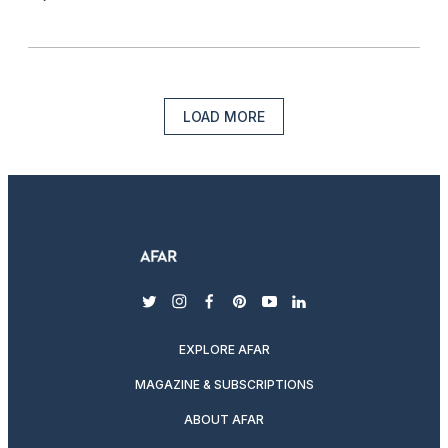
LOAD MORE
twitter
instagram
facebook
pinterest
youtube
linkedin
EXPLORE AFAR
MAGAZINE & SUBSCRIPTIONS
ABOUT AFAR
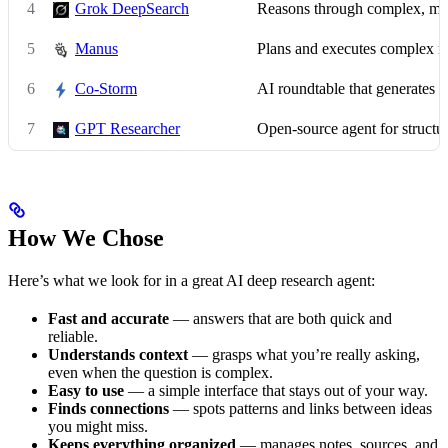
4
Grok DeepSearch
Reasons through complex, mul
5
Manus
Plans and executes complex 
6
Co-Storm
AI roundtable that generates c
7
GPT Researcher
Open-source agent for structur
How We Chose
Here’s what we look for in a great AI deep research agent:
Fast and accurate
— answers that are both quick and
reliable.
Understands context
— grasps what you’re really asking,
even when the question is complex.
Easy to use
— a simple interface that stays out of your way.
Finds connections
— spots patterns and links between ideas
you might miss.
Keeps everything organized
— manages notes, sources, and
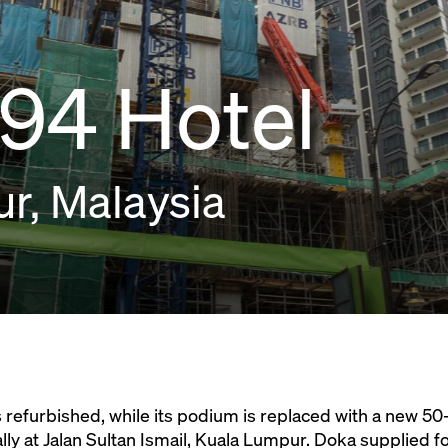
94 Hotel
r, Malaysia
s refurbished, while its podium is replaced with a new 50-
ly at Jalan Sultan Ismail, Kuala Lumpur. Doka supplied f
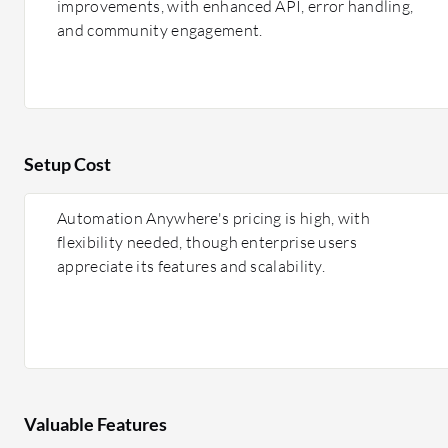
improvements, with enhanced API, error handling,
and community engagement.
Setup Cost
Automation Anywhere's pricing is high, with
flexibility needed, though enterprise users
appreciate its features and scalability.
Valuable Features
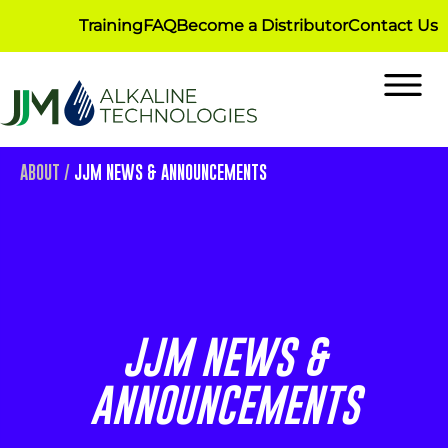
Training
FAQ
Become a Distributor
Contact Us
ABOUT
/
JJM NEWS & ANNOUNCEMENTS
JJM NEWS &
ANNOUNCEMENTS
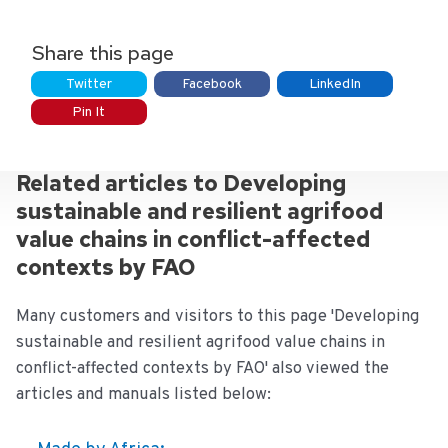
Share this page
Twitter
Facebook
LinkedIn
Pin It
Related articles to Developing
sustainable and resilient agrifood
value chains in conflict-affected
contexts by FAO
Many customers and visitors to this page 'Developing
sustainable and resilient agrifood value chains in
conflict-affected contexts by FAO' also viewed the
articles and manuals listed below:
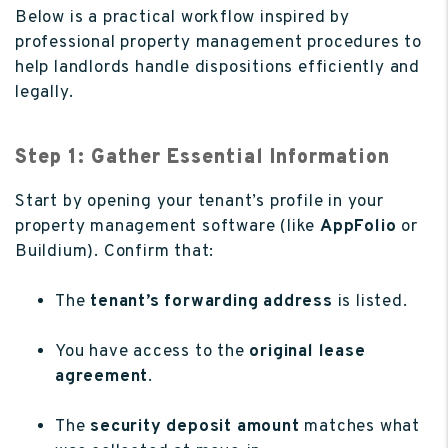
Below is a practical workflow inspired by
professional property management procedures to
help landlords handle dispositions efficiently and
legally.
Step 1: Gather Essential Information
Start by opening your tenant’s profile in your
property management software (like
AppFolio
or
Buildium). Confirm that:
The
tenant’s forwarding address
is listed.
You have access to the
original lease
agreement
.
The
security deposit amount
matches what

WHAT THE TASK REQUIRES: Go back to the listing above. Copy word for word the lines from the one with "Grok DeepSearch" through the one with "Fast and accurate", and nothing more.

RESPONSE AREA:
Grok DeepSearch
Reasons through complex, mul
5
Manus
Plans and executes complex 
6
Co-Storm
AI roundtable that generates c
7
GPT Researcher
Open-source agent for structur
How We Chose
Here’s what we look for in a great AI deep research agent:
Fast and accurate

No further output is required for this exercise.